A model of the Elementary Theory of Rel (ETRel) is the dagger 2-poset whose category of maps is a model of ETCS?.

## Definition

A model of ETRel is a dagger 2-poset $C$ with:

• for every object $A:Ob(C)$ and $B:Ob(C)$, a morphism $\top_{A,B}:Hom(A, B)$ such that for every other morphism $a:Hom(A, B)$, $a \leq \top_{A,B}$

• an object $\mathbb{1}:Ob(C)$ such that $\top_{\mathbb{1},\mathbb{1}} = 1_\mathbb{1}$, and for every object $A:Ob(C)$, an onto dagger morphism $u_A:A \to \mathbb{1}$.

• for every object $A:Ob(C)$ and $B:Ob(C)$, an object $A \otimes B:Ob(C)$ and maps $p_A:A \otimes B \to A$ and $p_B:B \otimes B \to B$ such that $p_B^\dagger \circ p_A = \top_{A,B}$ and $u_B \circ p_B = u_A \circ p_A$ for every onto dagger morphism $u_A:A \to \mathbb{1}$ and $u_B:A \to \mathbb{1}$.

• for every object $A:Ob(C)$ and $B:Ob(C)$ and morphism $R:Hom(A,B)$, an object $\vert R \vert:Ob(C)$ and functional dagger monomorphism $i:Hom(\vert R \vert, A \otimes B)$, such that $R = (p_b \circ i)^\dagger \circ (p_A \circ i)$.

• for every object $A:Ob(C)$, an object $\mathcal{P}(A)$ and a morphism $\in_A:Hom(A, \mathcal{P}(A))$ such that for each morphism $R:Hom(A,B)$, there exists a map $\chi_R:Hom(A,P(B))$ such that $R = (\in_B^\dagger) \circ \chi_R$.

• for every object $A:Ob(C)$ and $B:Ob(C)$ and maps $f:Hom(A, B)$, $g:Hom(A, B)$ and $x:Hom(\mathbb{1}, A)$, $f \circ x = g \circ x$ implies $f = g$.

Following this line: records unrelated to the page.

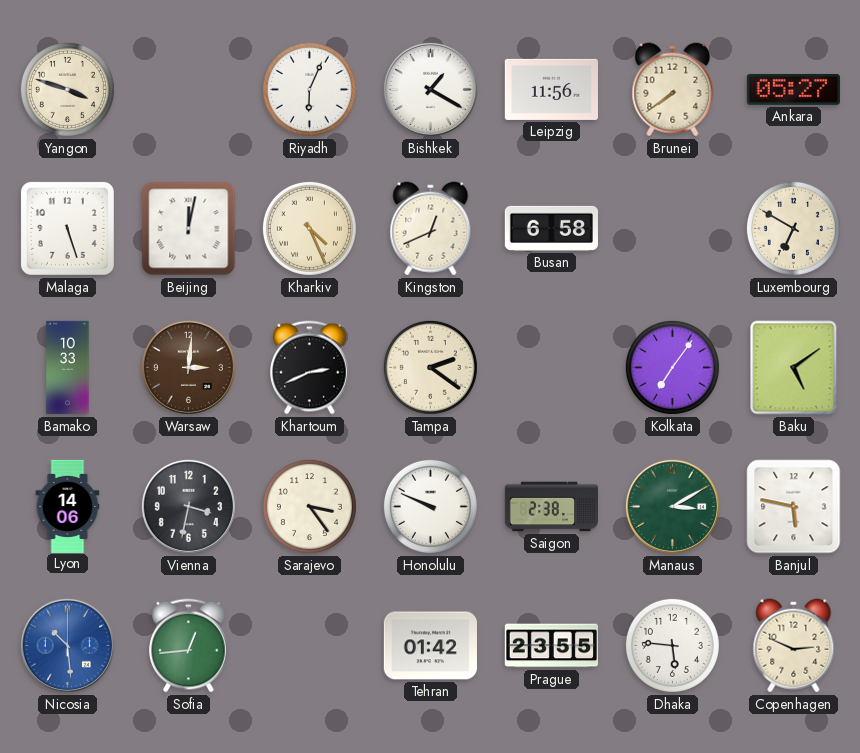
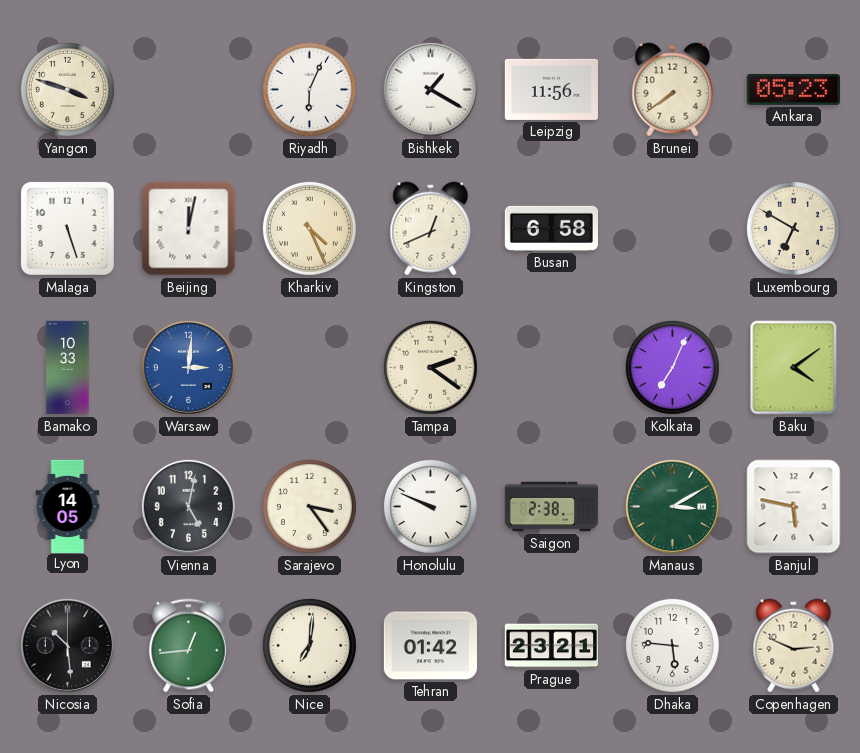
Ankara: 05:27 -> 05:23
Warsaw dial: brown -> blue
Khartoum: 2:41 -> none
Kolkata: 7:06 -> 7:04
Baku: 5:09 -> 4:09
Lyon: 14:06 -> 14:05
Vienna: 3:32 -> 5:02
Nicosia dial: blue -> black
Nice: none -> 7:01
Prague: 23:55 -> 23:21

• an object $\mathbb{N}:Ob(C)$ with maps $0:\mathbb{1} \to \mathbb{N}$ and $s:\mathbb{N} \to \mathbb{N}$, such that for each object $A$ with maps $0_A:\mathbb{1} \to A$ and $s_A:A \to A$, there is a map $f:\mathbb{N} \to A$ such that $f \circ 0 = 0_A$ and $f \circ s = s_A \circ f$.

• for every object $A:Ob(C)$ and $B:Ob(C)$, every entire dagger epimorphism $R: A \to B$ has a section.